Ibn Battuta, de Fátima Sharafeddine: toda viagem é um pouco como voltar à infância

A escritora brasileira Ruth Rocha, no auge dos seus 93 anos, lançou uma série de livros inéditos inspirados em seus netos. Durante o lançamento, um jornalista perguntou a ela sobre a função da literatura infantil na “educação”. Sua resposta foi comovente e certeira: “Educar não pode estar nas intenções de um autor. Não dá para explicar o que fazer na vida. A criança tem que tirar das histórias uma formação artística, moderna, inteligente.” E é dessa formação “artística moderna e inteligente” que quero falar hoje ao comentar o livro Ibn Battuta, de Fátima Sharafeddine. 

Ibn Battuta, de Fátima Sharafeddine, publicado pela Editora Tabla com tradução de Pedro Martins Criado e ilustrações de Hassan Amekan, é um livro voltado para público infantojuvenil que conta a história de um dos primeiros navegadores a desbravar os mares: o marroquino Ibn Battuta. 

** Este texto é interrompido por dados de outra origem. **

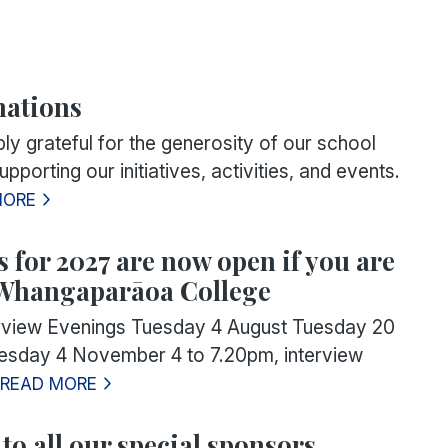
nations
ly grateful for the generosity of our school
pporting our initiatives, activities, and events.
MORE
 for 2027 are now open if you are
 Whangaparāoa College
erview Evenings Tuesday 4 August Tuesday 20
sday 4 November 4 to 7.20pm, interview
READ MORE
to all our special sponsors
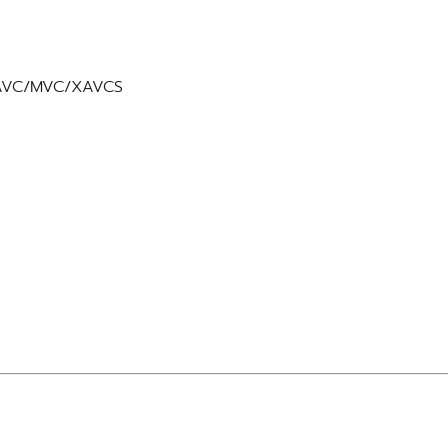
y AVC/MVC/XAVCS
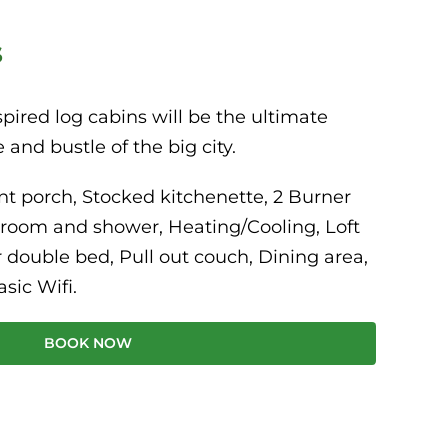
s
pired log cabins will be the ultimate
 and bustle of the big city.
nt porch, Stocked kitchenette, 2 Burner
hroom and shower, Heating/Cooling, Loft
 double bed, Pull out couch, Dining area,
asic Wifi.
BOOK NOW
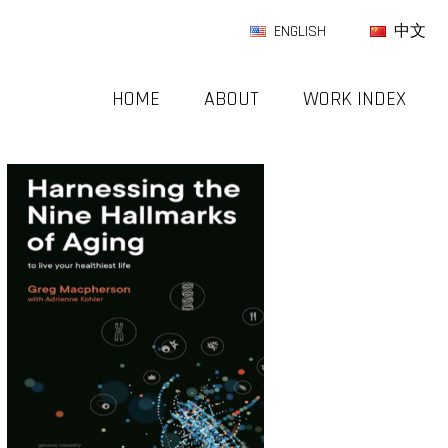
ENGLISH
中文
HOME
ABOUT
WORK INDEX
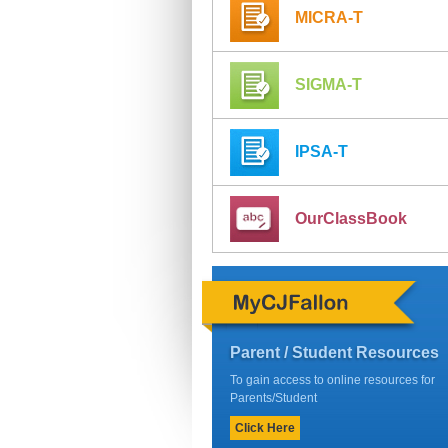
MICRA-T
SIGMA-T
IPSA-T
OurClassBook
Parent / Student Resources
To gain access to online resources for
Parents/Student
Click Here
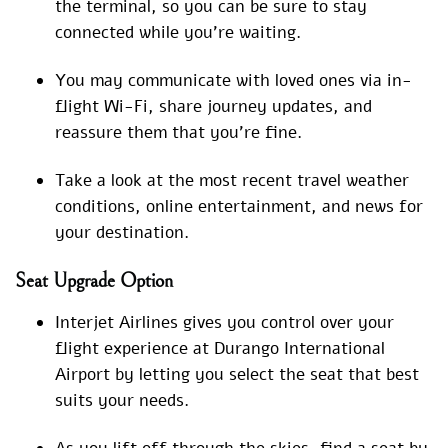
the terminal, so you can be sure to stay
connected while you’re waiting.
You may communicate with loved ones via in-
flight Wi-Fi, share journey updates, and
reassure them that you’re fine.
Take a look at the most recent travel weather
conditions, online entertainment, and news for
your destination.
Seat Upgrade Option
Interjet Airlines gives you control over your
flight experience at Durango International
Airport by letting you select the seat that best
suits your needs.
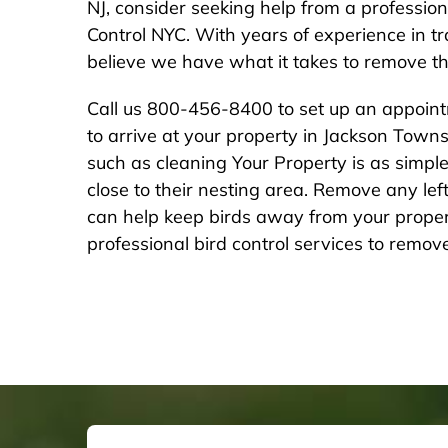
NJ, consider seeking help from a professio
Control NYC. With years of experience in 
believe we have what it takes to remove tho
Call us 800-456-8400 to set up an appointm
to arrive at your property in Jackson Town
such as cleaning Your Property is as simple 
close to their nesting area. Remove any le
can help keep birds away from your propert
professional bird control services to remove 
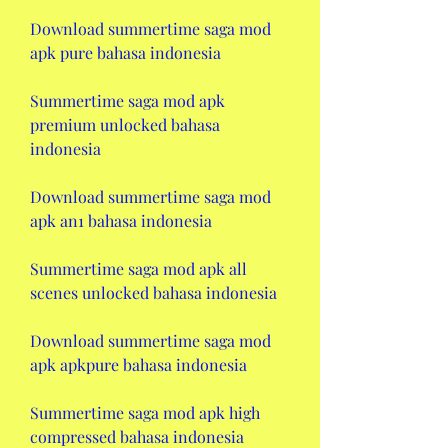
Download summertime saga mod 
apk pure bahasa indonesia
Summertime saga mod apk 
premium unlocked bahasa 
indonesia
Download summertime saga mod 
apk an1 bahasa indonesia
Summertime saga mod apk all 
scenes unlocked bahasa indonesia
Download summertime saga mod 
apk apkpure bahasa indonesia
Summertime saga mod apk high 
compressed bahasa indonesia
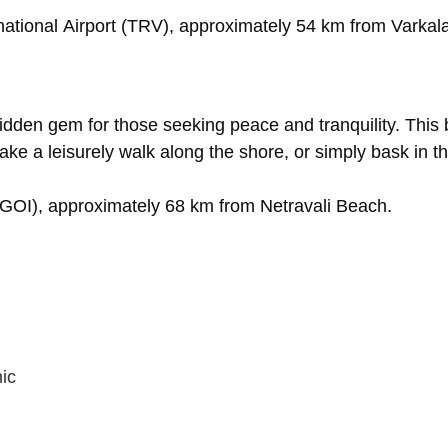
national
Airport
(TRV),
approximately
54
km
from
Varkal
idden
gem
for
those
seeking
peace
and
tranquility.
This
take
a
leisurely
walk
along
the
shore,
or
simply
bask
in
t
(GOI),
approximately
68
km
from
Netravali
Beach.
ic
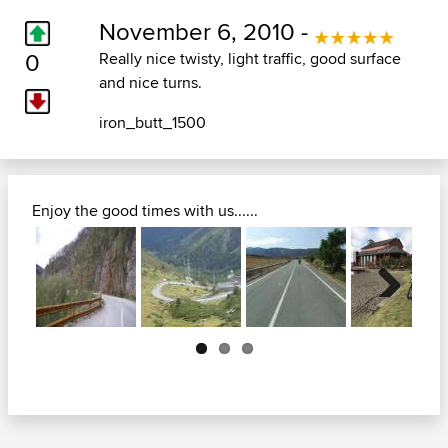
November 6, 2010 -
0
Really nice twisty, light traffic, good surface
and nice turns.
iron_butt_1500
Enjoy the good times with us......
Next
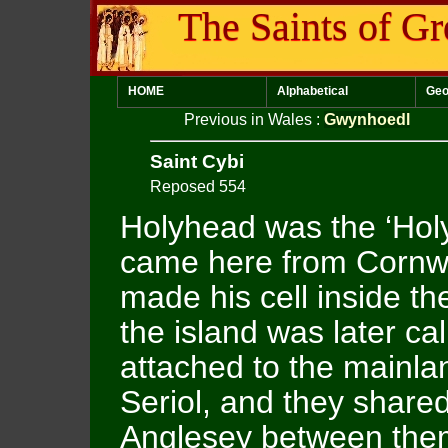
The Saints of Gr
HOME
Alphabetical
Geo
Previous in Wales
:
Gwynhoedl
Saint Cybi
Reposed 554
Holyhead was the ‘Holy
came here from Cornwa
made his cell inside th
the island was later cal
attached to the mainla
Seriol, and they shared
Anglesey between them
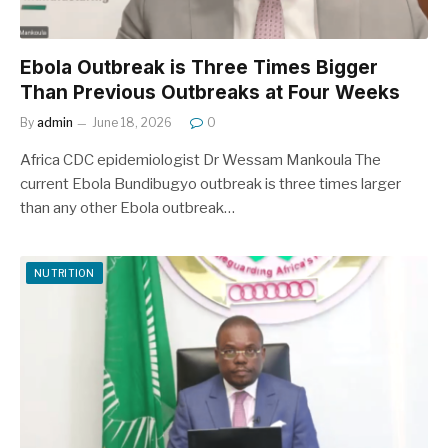
Ebola Outbreak is Three Times Bigger
Than Previous Outbreaks at Four Weeks
By
admin
June 18, 2026
0
Africa CDC epidemiologist Dr Wessam Mankoula The
current Ebola Bundibugyo outbreak is three times larger
than any other Ebola outbreak…
NUTRITION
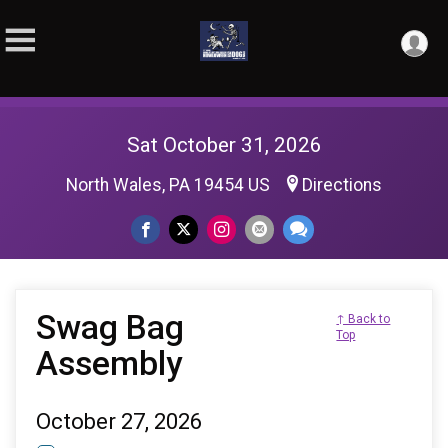
Sat October 31, 2026
North Wales, PA 19454 US
Directions
Swag Bag
↑ Back to
Top
Assembly
October 27, 2026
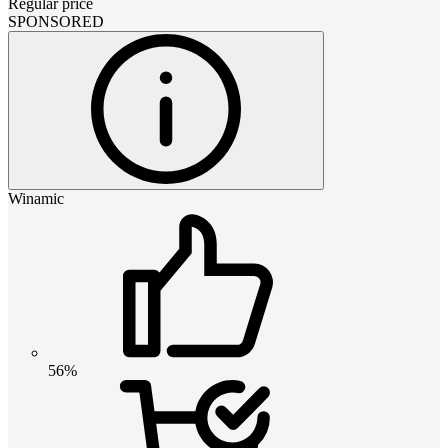
Regular price
SPONSORED
Winamic
56%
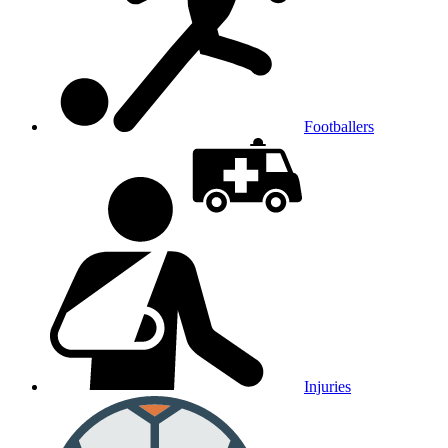
Footballers
Injuries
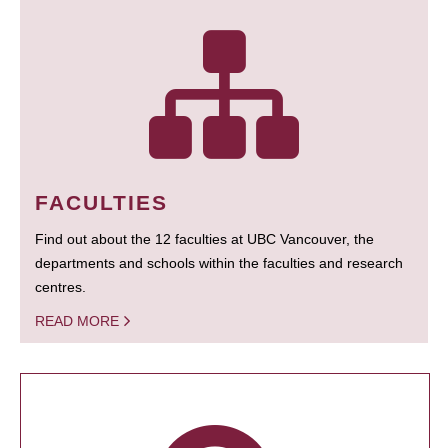
FACULTIES
Find out about the 12 faculties at UBC Vancouver, the
departments and schools within the faculties and research
centres.
READ MORE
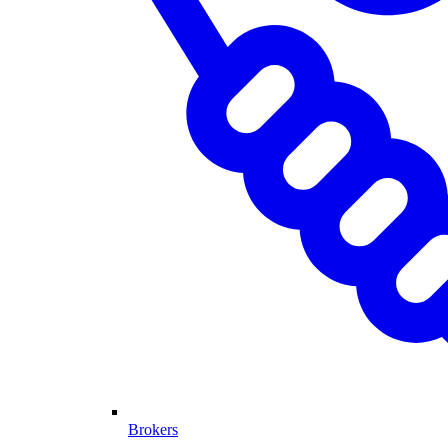
Brokers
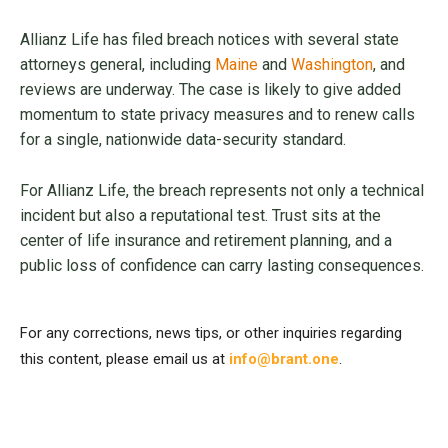
Allianz Life has filed breach notices with several state
attorneys general, including
Maine
and
Washington
, and
reviews are underway. The case is likely to give added
momentum to state privacy measures and to renew calls
for a single, nationwide data-security standard.
For Allianz Life, the breach represents not only a technical
incident but also a reputational test. Trust sits at the
center of life insurance and retirement planning, and a
public loss of confidence can carry lasting consequences.
For any corrections, news tips, or other inquiries regarding
this content, please email us at
info@brant.one
.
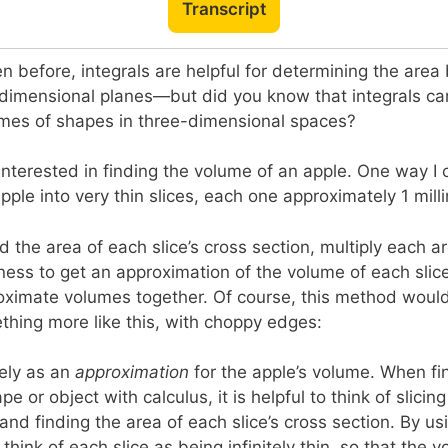
Transcript
 before, integrals are helpful for determining the area
-dimensional planes—but did you know that integrals ca
umes of shapes in three-dimensional spaces?
 interested in finding the volume of an apple. One way I 
pple into very thin slices, each one approximately 1 milli
d the area of each slice’s cross section, multiply each a
kness to get an approximation of the volume of each slice
roximate volumes together. Of course, this method woul
hing more like this, with choppy edges:
cely as an
approximation
for the apple’s volume. When fi
e or object with calculus, it is helpful to think of slicin
 and finding the area of each slice’s cross section. By us
think of each slice as being infinitely thin, so that the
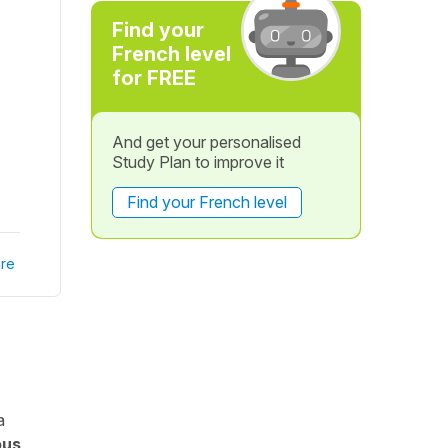
Find your
French level
for FREE
And get your personalised
Study Plan to improve it
Find your French level
re
a
ous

Ibn Battuta viveu realmente ali no século XIV e empreendeu uma viagem por quase todo o mundo conhecido até então. Após décadas viajando, voltou para sua terra e contou suas histórias ao sultão que resolveu registrá-las em livro. Assim, temos contato, na obra, com as viagens e curiosidades colhidas pelo autor. 

No caso da adaptação de sua vida feita por Fátima Sharafeddine, o que chama atenção é justamente o caráter desbravador do autor, levando em conta as excentricidades de cada lugar e a tentativa de capturar o que de único há em cada cidade conhecida. Através de ilustrações que transformam o tenebroso mar em um espaço lúdico feito de pequenos círculos felpudos azuis, podemos também visitar por imagens alguns lugares conhecidos por Battuta.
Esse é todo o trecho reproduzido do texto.